Tuesday, September 2, 2014

The SEBI (Foreign Portfolio Investors) Regulations, 2014: What’s New?

by Mr. Jayant Malik, B.A., LL.B. (Hons.) 2009, JGLS

The SEBI (Foreign Portfolio Investors) Regulations, 2014 (“FPI Regulations”) came into effect on January 7, 2014, repealing the SEBI (Foreign Institutional Investors) Regulations, 1995 and rescinding the Securities and Exchange Board of India (“SEBI”) Circulars issued on Qualified Foreign Investors (“QFI”). It covers the registration of foreign portfolio investors and provides an operating framework for overseas institutional investors.

The most significant change that has taken place is the creation of a new class of investors known as Foreign Portfolio Investors (“FPI”) which encompasses Foreign Institutional Investors (“FII”), their sub-accounts and QFIs.

FPIs have been divided into three categories in Regulation 5 of the FPI Regulations. Category I FPIs include governments and government-related entities such as central banks, government agencies, sovereign wealth funds or multilateral organizations or agencies. Category II FPIs include regulated broad-based funds and persons, unregulated broad-based funds whose investment managers are appropriately regulated, university and pension funds and university-related endowments already registered with SEBI as FIIs or sub-accounts. Category III FPIs includes other investors who do not fall within Category I or II.
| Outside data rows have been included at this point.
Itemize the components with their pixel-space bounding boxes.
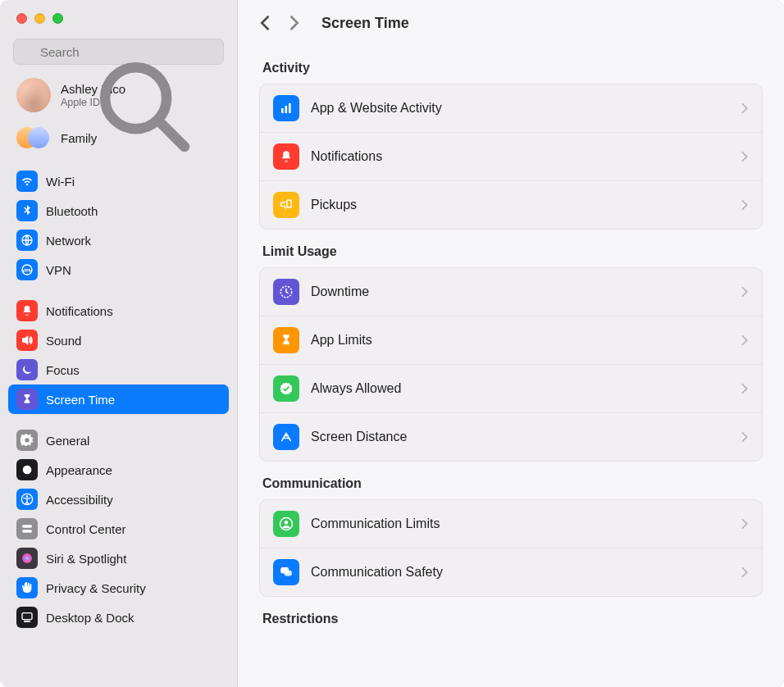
row-label: Always Allowed: [311, 381, 729, 396]
sidebar-item-label: Focus: [46, 363, 80, 377]
clock-icon: [273, 279, 299, 305]
siri-icon: [16, 548, 38, 569]
sidebar-item-sound[interactable]: Sound: [8, 325, 229, 355]
main-panel: Screen Time Activity App & Website Activ…: [238, 0, 784, 687]
card-communication: Communication LimitsCommunication Safety: [259, 499, 763, 597]
sidebar-item-notifications[interactable]: Notifications: [8, 296, 229, 325]
section-header-limit-usage: Limit Usage: [262, 244, 759, 259]
dock-icon: [16, 607, 38, 628]
row-notifications[interactable]: Notifications: [260, 132, 762, 180]
titlebar: Screen Time: [238, 0, 784, 46]
chevron-right-icon: [741, 286, 749, 298]
row-app-limits[interactable]: App Limits: [260, 316, 762, 364]
bell-icon: [16, 300, 38, 321]
sidebar-item-label: Desktop & Dock: [46, 611, 134, 625]
settings-window: Ashley Rico Apple ID Family Wi-FiBluetoo…: [0, 0, 784, 687]
chevron-right-icon: [741, 431, 749, 443]
section-header-communication: Communication: [262, 476, 759, 491]
row-screen-distance[interactable]: Screen Distance: [260, 412, 762, 461]
row-communication-limits[interactable]: Communication Limits: [260, 500, 762, 548]
row-app-website-activity[interactable]: App & Website Activity: [260, 84, 762, 132]
sidebar-item-label: VPN: [46, 263, 71, 277]
chevron-right-icon: [741, 566, 749, 578]
search-container: [13, 39, 224, 65]
row-downtime[interactable]: Downtime: [260, 268, 762, 316]
chevron-right-icon: [741, 518, 749, 530]
close-window-button[interactable]: [16, 13, 27, 24]
chevron-right-icon: [741, 383, 749, 394]
sidebar-item-label: Appearance: [46, 463, 112, 477]
sidebar-item-privacy-security[interactable]: Privacy & Security: [8, 573, 229, 603]
row-label: App & Website Activity: [311, 101, 729, 116]
sidebar: Ashley Rico Apple ID Family Wi-FiBluetoo…: [0, 0, 238, 687]
section-header-activity: Activity: [262, 61, 759, 75]
forward-button[interactable]: [285, 14, 303, 32]
chevron-right-icon: [741, 102, 749, 114]
sidebar-item-screen-time[interactable]: Screen Time: [8, 384, 229, 414]
sidebar-item-label: Control Center: [46, 522, 126, 536]
hourglass-icon: [16, 389, 38, 410]
row-always-allowed[interactable]: Always Allowed: [260, 364, 762, 412]
person-icon: [273, 511, 299, 537]
card-activity: App & Website ActivityNotificationsPicku…: [259, 84, 763, 230]
distance-icon: [273, 424, 299, 450]
row-label: Communication Safety: [311, 565, 729, 580]
zoom-window-button[interactable]: [52, 13, 63, 24]
sidebar-item-label: Accessibility: [46, 493, 113, 507]
hourglass-icon: [273, 327, 299, 353]
hand-icon: [16, 577, 38, 598]
family-icon: [16, 125, 51, 150]
sidebar-item-label: Siri & Spotlight: [46, 552, 126, 566]
sidebar-item-accessibility[interactable]: Accessibility: [8, 485, 229, 514]
search-icon: [21, 44, 34, 58]
content-scroll[interactable]: Activity App & Website ActivityNotificat…: [238, 46, 784, 687]
sidebar-item-vpn[interactable]: VPN: [8, 255, 229, 284]
sidebar-item-label: Screen Time: [46, 393, 115, 407]
row-label: Downtime: [311, 284, 729, 299]
sidebar-item-general[interactable]: General: [8, 425, 229, 455]
check-icon: [273, 375, 299, 402]
wifi-icon: [16, 171, 38, 192]
sidebar-item-wi-fi[interactable]: Wi-Fi: [8, 166, 229, 196]
globe-icon: [16, 230, 38, 251]
window-controls: [0, 0, 237, 32]
chatbubbles-icon: [273, 559, 299, 585]
bell-icon: [273, 143, 299, 170]
accessibility-icon: [16, 489, 38, 510]
barchart-icon: [273, 95, 299, 121]
card-limit-usage: DowntimeApp LimitsAlways AllowedScreen D…: [259, 267, 763, 462]
sidebar-item-label: Wi-Fi: [46, 175, 75, 189]
gear-icon: [16, 430, 38, 451]
sidebar-item-label: Notifications: [46, 304, 113, 318]
bluetooth-icon: [16, 200, 38, 221]
sidebar-item-focus[interactable]: Focus: [8, 355, 229, 384]
sidebar-item-label: Network: [46, 234, 91, 248]
appearance-icon: [16, 459, 38, 480]
sidebar-item-bluetooth[interactable]: Bluetooth: [8, 196, 229, 225]
sidebar-item-appearance[interactable]: Appearance: [8, 455, 229, 485]
sidebar-item-network[interactable]: Network: [8, 225, 229, 255]
row-label: App Limits: [311, 333, 729, 348]
chevron-right-icon: [741, 199, 749, 211]
row-pickups[interactable]: Pickups: [260, 180, 762, 229]
section-header-restrictions: Restrictions: [262, 612, 759, 626]
row-label: Screen Distance: [311, 430, 729, 444]
page-title: Screen Time: [321, 15, 409, 32]
sound-icon: [16, 330, 38, 351]
pickup-icon: [273, 192, 299, 218]
moon-icon: [16, 359, 38, 380]
back-button[interactable]: [256, 14, 274, 32]
sidebar-item-siri-spotlight[interactable]: Siri & Spotlight: [8, 544, 229, 573]
minimize-window-button[interactable]: [34, 13, 45, 24]
sidebar-item-control-center[interactable]: Control Center: [8, 514, 229, 544]
vpn-icon: [16, 259, 38, 280]
row-communication-safety[interactable]: Communication Safety: [260, 548, 762, 596]
avatar: [16, 78, 51, 112]
sidebar-item-label: Bluetooth: [46, 204, 98, 218]
row-label: Notifications: [311, 149, 729, 164]
row-label: Pickups: [311, 198, 729, 212]
sidebar-item-label: Sound: [46, 334, 81, 348]
sidebar-item-label: Privacy & Security: [46, 581, 146, 595]
chevron-right-icon: [741, 334, 749, 346]
sidebar-item-desktop-dock[interactable]: Desktop & Dock: [8, 603, 229, 632]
The second change is in the eligibility criteria for FPIs given under Regulation 4 of the FPI Regulations. In addition to the requirements to be fulfilled under the FII Regulations, 1995, Regulation 4 of the FPI Regulations has included the following criteria for an applicant to fulfil in order to be eligible as an FPI:

  • The applicant should be a resident of a country whose securities market regulator is a signatory to the International Organization of Securities Commission’s Multilateral Memorandum of Understanding (Appendix A signatories) or a signatory to a bilateral Memorandum of Understanding with SEBI.
  • If the applicant is a bank, it should be a resident of a country whose central bank is a member of the Bank for International Settlements.
  • The applicant should not be a resident in a country identified in the public statement of Financial Action Task Force as,
    • A jurisdiction having strategic Anti-Money Laundering or Combating the Financing of Terrorism deficiencies to which counter measures apply; or,
    • A jurisdiction that has not made sufficient progress in addressing the deficiencies or has not committed to an action plan developed with the Financial Action Task Force to address the deficiencies.
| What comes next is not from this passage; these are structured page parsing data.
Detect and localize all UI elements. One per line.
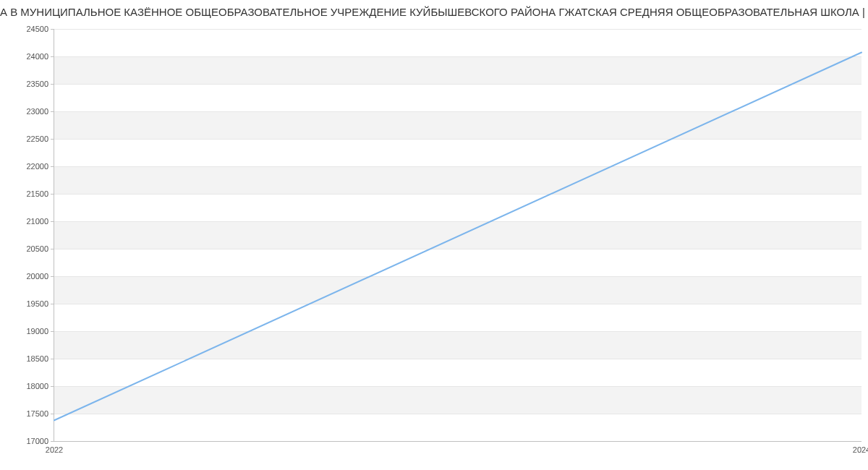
x-tick-label: 2024 xyxy=(853,445,868,454)
y-tick-mark xyxy=(51,139,54,140)
y-tick-label: 19000 xyxy=(26,327,48,336)
y-tick-mark xyxy=(51,249,54,249)
y-tick-mark xyxy=(51,29,54,30)
y-tick-label: 18000 xyxy=(26,382,48,390)
chart-title: А В МУНИЦИПАЛЬНОЕ КАЗЁННОЕ ОБЩЕОБРАЗОВАТ… xyxy=(0,6,868,18)
y-tick-mark xyxy=(51,84,54,85)
y-tick-mark xyxy=(51,331,54,332)
y-tick-label: 22500 xyxy=(26,134,48,143)
y-tick-mark xyxy=(51,414,54,414)
y-tick-mark xyxy=(51,304,54,304)
y-tick-label: 24000 xyxy=(26,52,48,61)
y-tick-mark xyxy=(51,386,54,387)
y-tick-label: 21500 xyxy=(26,189,48,198)
x-tick-label: 2022 xyxy=(46,445,63,454)
y-tick-mark xyxy=(51,359,54,359)
y-tick-label: 21000 xyxy=(26,217,48,226)
y-tick-mark xyxy=(51,56,54,57)
y-tick-label: 22000 xyxy=(26,162,48,171)
plot-area: 1700017500180001850019000195002000020500… xyxy=(54,29,861,442)
y-tick-label: 20000 xyxy=(26,272,48,281)
series-line xyxy=(54,29,861,441)
y-tick-mark xyxy=(51,276,54,277)
y-tick-label: 23500 xyxy=(26,80,48,88)
y-tick-label: 19500 xyxy=(26,299,48,308)
y-tick-mark xyxy=(51,166,54,167)
y-tick-label: 18500 xyxy=(26,354,48,363)
y-tick-mark xyxy=(51,194,54,195)
y-tick-label: 20500 xyxy=(26,244,48,253)
y-tick-label: 23000 xyxy=(26,107,48,116)
y-tick-mark xyxy=(51,111,54,112)
y-tick-label: 17000 xyxy=(26,437,48,445)
y-tick-mark xyxy=(51,441,54,442)
y-tick-label: 24500 xyxy=(26,25,48,33)
y-tick-mark xyxy=(51,221,54,222)
y-tick-label: 17500 xyxy=(26,409,48,418)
In addition, Regulation 4 of the FPI Regulations provides that all applicants must be legally permitted to invest in securities outside the country of their incorporation, establishment or place of business (a requirement which was earlier confined to university funds, endowments, foundations and charitable trusts).

Regulation 21 of the FPI Regulations specifies that, in addition to the securities and derivatives that FIIs were permitted to invest in, FPIs are permitted to invest 

  • Treasury bills
  • Rupee denominated credit enhanced bonds
  • Security receipts issued by asset reconstruction companies
  • Perpetual debt instruments and debt capital instruments, as specified by the RBI from time to time
  • Rupee denominated bonds or units issued by infrastructure debt funds
  • Indian depository receipts
  • Such other instruments specified by the Board from time to time


The FPI Regulations have been enacted with the aim of simplifying the entry of foreign investors into India. The FPI Rules are expected to come into effect from June 1, 2014 which would further clear the air on any doubts about FPIs in India.

The increase in the number of instruments that FPIs can invest in is expected to encourage investors to view India as a country that is foreign investor-friendly.